[EXERCISE GOAL]: Count every line in the records below that contains the string "alla". Report that number alone.
** DATA follows **
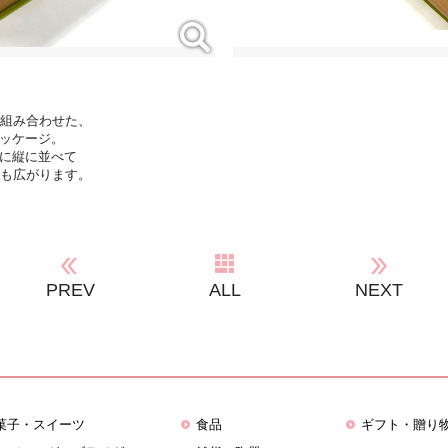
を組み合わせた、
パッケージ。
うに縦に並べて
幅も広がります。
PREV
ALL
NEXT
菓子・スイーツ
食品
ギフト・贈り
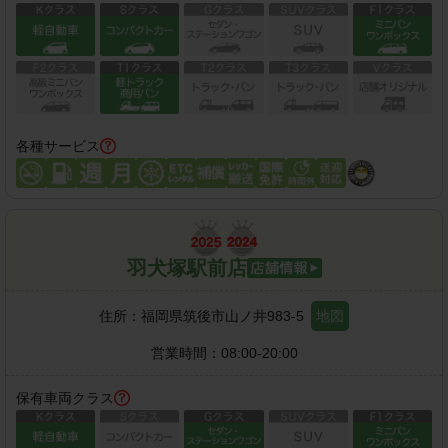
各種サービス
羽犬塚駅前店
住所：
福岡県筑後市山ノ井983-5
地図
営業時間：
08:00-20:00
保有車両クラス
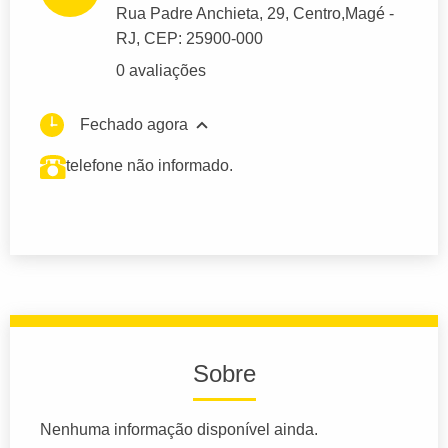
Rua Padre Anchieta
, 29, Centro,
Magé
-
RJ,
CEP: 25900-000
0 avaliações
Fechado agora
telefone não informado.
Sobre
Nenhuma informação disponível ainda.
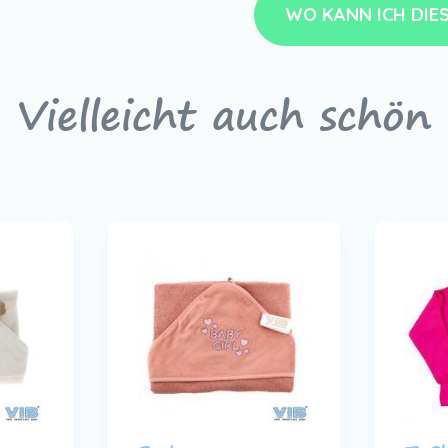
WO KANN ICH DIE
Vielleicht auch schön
** End of DATA **
** DATA follows **
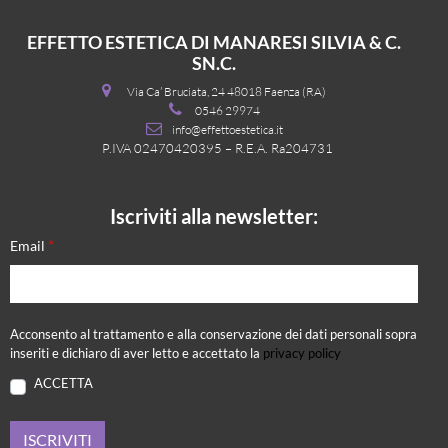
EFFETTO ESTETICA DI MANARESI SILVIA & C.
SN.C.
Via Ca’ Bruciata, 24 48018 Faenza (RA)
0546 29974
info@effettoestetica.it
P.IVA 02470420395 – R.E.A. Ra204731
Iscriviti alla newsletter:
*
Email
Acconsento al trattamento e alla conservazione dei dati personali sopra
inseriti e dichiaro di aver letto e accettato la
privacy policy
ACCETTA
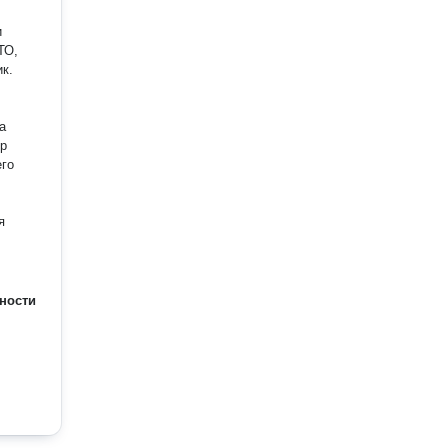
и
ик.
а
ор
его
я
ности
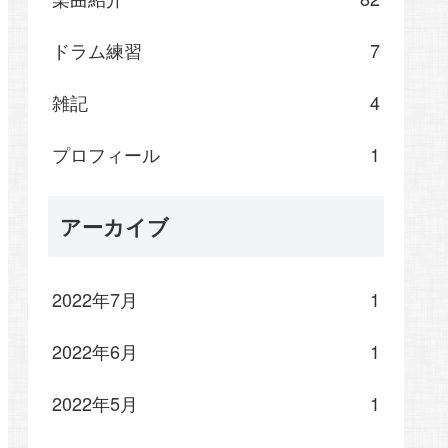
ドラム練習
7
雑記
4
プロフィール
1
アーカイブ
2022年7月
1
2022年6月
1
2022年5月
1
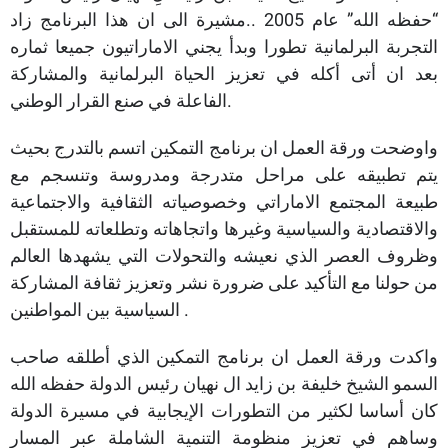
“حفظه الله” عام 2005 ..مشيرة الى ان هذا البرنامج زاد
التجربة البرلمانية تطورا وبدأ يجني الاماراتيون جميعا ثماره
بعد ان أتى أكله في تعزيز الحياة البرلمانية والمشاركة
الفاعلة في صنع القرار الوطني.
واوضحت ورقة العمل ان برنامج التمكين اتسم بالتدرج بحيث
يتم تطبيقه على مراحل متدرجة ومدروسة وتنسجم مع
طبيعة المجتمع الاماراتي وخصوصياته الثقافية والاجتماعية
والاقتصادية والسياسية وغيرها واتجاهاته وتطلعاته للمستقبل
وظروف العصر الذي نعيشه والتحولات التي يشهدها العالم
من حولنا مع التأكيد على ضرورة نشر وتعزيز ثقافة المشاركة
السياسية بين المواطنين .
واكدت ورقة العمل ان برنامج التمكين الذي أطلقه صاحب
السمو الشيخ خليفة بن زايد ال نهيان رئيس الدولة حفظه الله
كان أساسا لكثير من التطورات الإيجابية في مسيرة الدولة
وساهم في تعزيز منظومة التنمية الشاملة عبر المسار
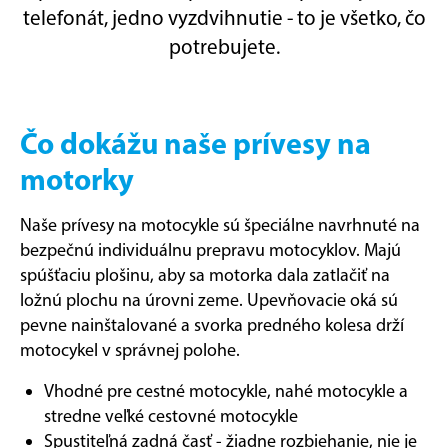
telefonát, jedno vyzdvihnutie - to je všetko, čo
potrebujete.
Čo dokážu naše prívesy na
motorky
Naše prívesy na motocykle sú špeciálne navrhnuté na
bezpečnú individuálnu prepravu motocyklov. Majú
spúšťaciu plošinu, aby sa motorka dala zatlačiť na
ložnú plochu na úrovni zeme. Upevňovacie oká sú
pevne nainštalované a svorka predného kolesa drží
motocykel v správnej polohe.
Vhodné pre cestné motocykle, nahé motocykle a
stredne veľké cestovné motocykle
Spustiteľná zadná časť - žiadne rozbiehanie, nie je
** End of DATA **
** DATA follows **
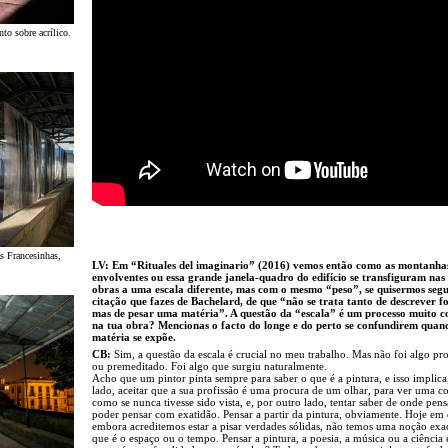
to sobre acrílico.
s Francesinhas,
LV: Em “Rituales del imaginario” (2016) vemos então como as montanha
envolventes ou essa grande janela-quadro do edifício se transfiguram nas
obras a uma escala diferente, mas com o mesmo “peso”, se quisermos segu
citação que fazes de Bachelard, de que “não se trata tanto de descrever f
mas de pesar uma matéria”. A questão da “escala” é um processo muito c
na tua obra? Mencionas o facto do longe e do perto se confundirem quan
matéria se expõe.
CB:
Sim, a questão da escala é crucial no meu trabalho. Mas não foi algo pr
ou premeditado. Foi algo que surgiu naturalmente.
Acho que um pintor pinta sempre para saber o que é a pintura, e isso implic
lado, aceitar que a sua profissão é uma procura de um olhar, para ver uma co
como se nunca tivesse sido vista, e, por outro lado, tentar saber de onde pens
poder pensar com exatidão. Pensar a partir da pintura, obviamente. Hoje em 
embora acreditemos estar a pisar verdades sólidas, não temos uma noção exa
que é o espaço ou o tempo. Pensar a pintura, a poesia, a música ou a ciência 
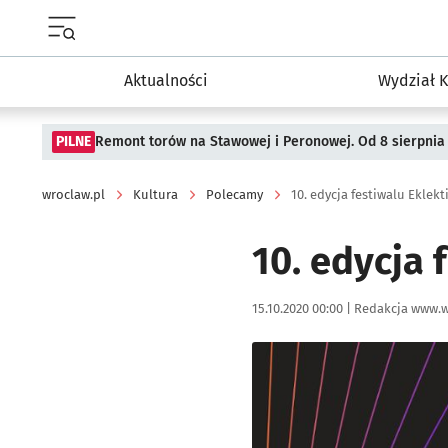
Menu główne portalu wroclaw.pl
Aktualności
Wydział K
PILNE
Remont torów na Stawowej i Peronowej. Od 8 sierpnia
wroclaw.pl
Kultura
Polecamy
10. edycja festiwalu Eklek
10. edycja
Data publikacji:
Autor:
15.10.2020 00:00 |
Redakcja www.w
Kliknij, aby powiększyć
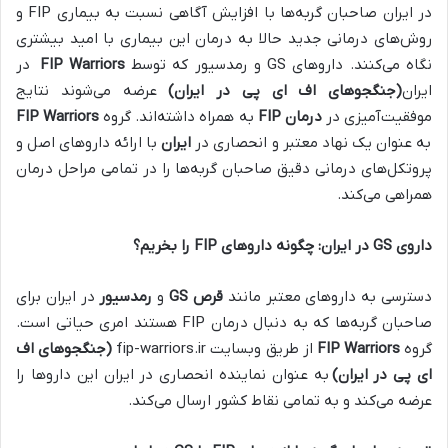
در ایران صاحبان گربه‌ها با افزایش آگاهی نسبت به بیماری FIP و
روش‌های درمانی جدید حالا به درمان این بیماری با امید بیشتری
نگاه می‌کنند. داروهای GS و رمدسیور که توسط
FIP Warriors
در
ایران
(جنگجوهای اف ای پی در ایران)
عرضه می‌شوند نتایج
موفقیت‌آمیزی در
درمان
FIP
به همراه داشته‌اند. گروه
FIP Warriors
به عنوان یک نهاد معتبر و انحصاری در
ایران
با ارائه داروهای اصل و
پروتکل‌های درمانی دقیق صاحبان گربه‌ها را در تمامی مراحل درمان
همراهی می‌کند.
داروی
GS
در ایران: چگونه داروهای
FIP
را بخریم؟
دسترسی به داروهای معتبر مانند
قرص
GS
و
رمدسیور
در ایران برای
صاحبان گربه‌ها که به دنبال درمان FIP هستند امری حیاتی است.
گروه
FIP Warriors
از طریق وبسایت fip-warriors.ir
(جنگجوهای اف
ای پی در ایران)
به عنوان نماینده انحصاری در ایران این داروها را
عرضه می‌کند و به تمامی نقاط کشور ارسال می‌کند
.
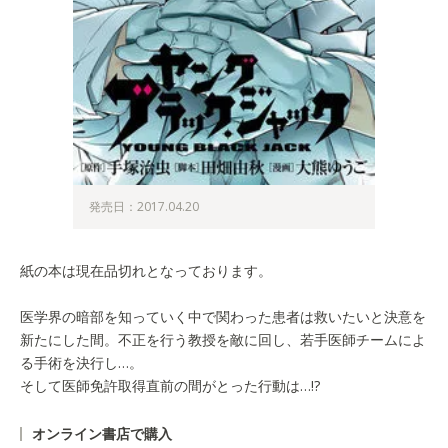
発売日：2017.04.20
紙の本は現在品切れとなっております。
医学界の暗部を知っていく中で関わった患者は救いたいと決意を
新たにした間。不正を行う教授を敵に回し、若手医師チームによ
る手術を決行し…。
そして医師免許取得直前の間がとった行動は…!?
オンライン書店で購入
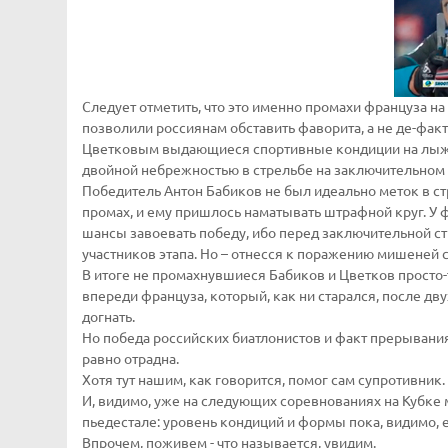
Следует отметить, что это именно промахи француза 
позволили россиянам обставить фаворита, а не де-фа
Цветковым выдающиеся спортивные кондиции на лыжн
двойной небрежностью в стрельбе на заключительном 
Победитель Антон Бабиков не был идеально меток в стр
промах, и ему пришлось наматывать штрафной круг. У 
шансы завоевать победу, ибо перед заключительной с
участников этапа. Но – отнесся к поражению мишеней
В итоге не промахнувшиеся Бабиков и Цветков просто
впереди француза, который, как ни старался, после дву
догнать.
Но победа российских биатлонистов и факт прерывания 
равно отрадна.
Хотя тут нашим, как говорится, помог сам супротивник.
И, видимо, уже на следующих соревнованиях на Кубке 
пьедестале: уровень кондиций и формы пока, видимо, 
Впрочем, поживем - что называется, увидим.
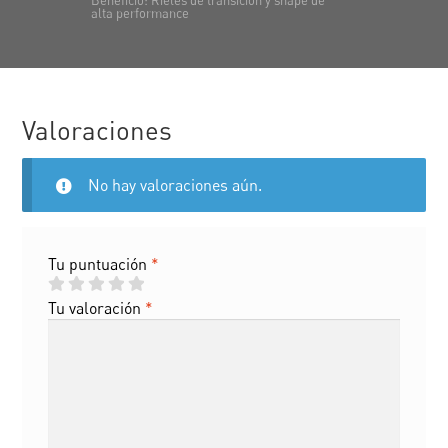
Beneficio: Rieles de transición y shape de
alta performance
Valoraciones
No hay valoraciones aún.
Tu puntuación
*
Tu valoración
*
** End of DATA **
[PROBLEM SOLUTION]: 2